I have just made the update to CPU min and keeping my hopes up...


----------



## Rhenzhen (Oct 15, 2011)

Moon2 said:


> Settings > Cyanogenmod Settings > Performance > CPU Settings


 I went to this location and there was no option to change it. When i click Min CPU frequency. It keep popping up the Min CPU frequency, then at the bottom cancel button only...


----------



## zrzhu (Aug 23, 2011)

Rhenzhen said:


> I went to this location and there was no option to change it. When i click Min CPU frequency. It keep popping up the Min CPU frequency, then at the bottom cancel button only...


It's the same to me!


----------



## lantech (Oct 15, 2011)

Yep, same here. I thought it was an alpha thing/not implemented yet. But some people have options there?


----------



## TheRealBeesley (Jun 10, 2011)

Just wanted to let you all know, I did what's recommended in the OP, and I'm still getting the SOD. No change whatsoever. thanks anyway though.


----------



## TheRealBeesley (Jun 10, 2011)

"zrzhu said:


> It's the same to me!


so download Setcpu. Its free on xda or $2 on the market. buy it from the market and support the developer.


----------



## eric90066 (Oct 13, 2011)

I also followed op's instructions and yet the problem still exists.


----------



## bgroins (Aug 22, 2011)

eric90066 said:


> I also followed op's instructions and yet the problem still exists.

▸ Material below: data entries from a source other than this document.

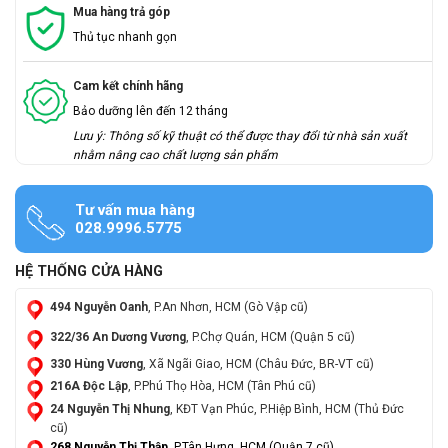
Mua hàng trả góp
Thủ tục nhanh gọn
Cam kết chính hãng
Bảo dưỡng lên đến 12 tháng
Lưu ý: Thông số kỹ thuật có thể được thay đổi từ nhà sản xuất
nhằm nâng cao chất lượng sản phẩm
Tư vấn mua hàng
028.9996.5775
HỆ THỐNG CỬA HÀNG
494 Nguyễn Oanh
, P.An Nhơn, HCM (Gò Vập cũ)
322/36 An Dương Vương
, P.Chợ Quán, HCM (Quận 5 cũ)
330 Hùng Vương
, Xã Ngãi Giao, HCM (Châu Đức, BR-VT cũ)
216A Độc Lập
, P.Phú Thọ Hòa, HCM (Tân Phú cũ)
24 Nguyễn Thị Nhung
, KĐT Vạn Phúc, P.Hiệp Bình, HCM (Thủ Đức
cũ)
268 Nguyễn Thị Thập
, P.Tân Hưng, HCM (Quận 7 cũ)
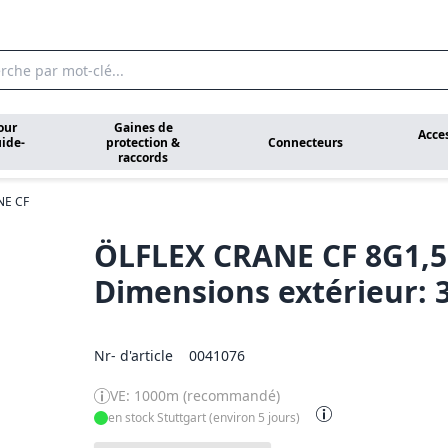
our
Gaines de
Acce
ide-
protection &
Connecteurs
raccords
NE CF
ÖLFLEX CRANE CF 8G1,5
Dimensions extérieur: 
Nr- d'article
0041076
VE: 1000m (recommandé)
en stock Stuttgart (environ 5 jours)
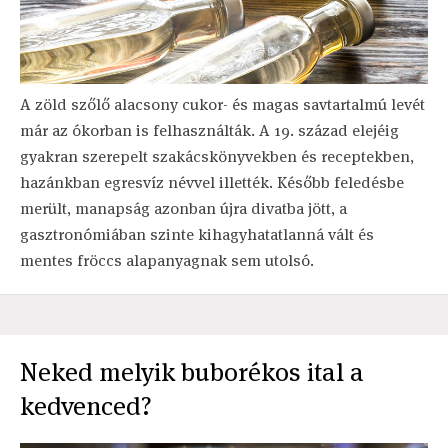
A zöld szőlő alacsony cukor- és magas savtartalmú levét
már az ókorban is felhasználták. A 19. század elejéig
gyakran szerepelt szakácskönyvekben és receptekben,
hazánkban egresvíz névvel illették. Később feledésbe
merült, manapság azonban újra divatba jött, a
gasztronómiában szinte kihagyhatatlanná vált és
mentes fröccs alapanyagnak sem utolsó.
Neked melyik buborékos ital a
kedvenced?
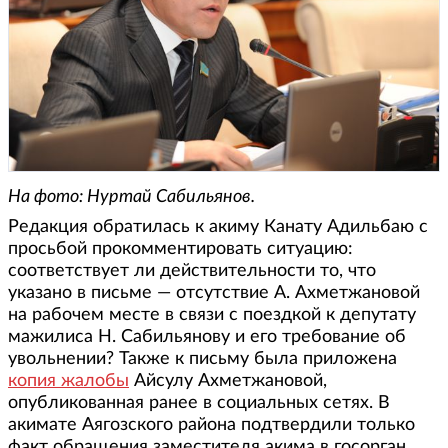
На фото: Нуртай Сабильянов.
Редакция обратилась к акиму Канату Адильбаю с
просьбой прокомментировать ситуацию:
соответствует ли действительности то, что
указано в письме — отсутствие А. Ахметжановой
на рабочем месте в связи с поездкой к депутату
мажилиса Н. Сабильянову и его требование об
увольнении? Также к письму была приложена
копия жалобы
Айсулу Ахметжановой,
опубликованная ранее в социальных сетях. В
акимате Аягозского района подтвердили только
факт обращения заместителя акима в госорган.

Confirmed. This is not a valid workaround for everyone.


----------



## lafester (Aug 27, 2011)

Sorry wrong issue.


----------



## jstafford1 (Aug 26, 2011)

FWIW my min has been set at 594 since install and 0 SOD's. If 385 doesn't work try a little higher. Battery life can't get much worse.

Sent from my HP Touchpad using Tapatalk


----------



## johnvan (Oct 15, 2011)

Is there anybody else not having problems with this? Reading these forums it would seem that almost everybody has this problem. I don't,and I haven't.made any changes.
I'd love to help but it's just been dumb luck.


----------



## sandman (Oct 9, 2011)

Maybe it is time to change the title of this thread?


----------



## igotgame (Oct 14, 2011)

Using setcpu I have my min set to 432 and haven't had any SOD in the last day or so.

Another thing in setcpu, you can set profiles to what the CPU speed should be when he screen is off, its charging, etc..this can also help with the battery.


----------



## sandman (Oct 9, 2011)

I just got my first sod for the day. CPU set to 432. My battery level was at 37. Not that low but could it be related? Anybody with CPU set to 432 had a sod with a high battery charge?


----------



## mortymouse (Aug 24, 2011)

I was able to keep TP running for 12-13 hours with the display on a LOT. Not a single SOD for me, and I was trying to make it sleep over and over and also trying to run the battery down to see how long it could make it.


----------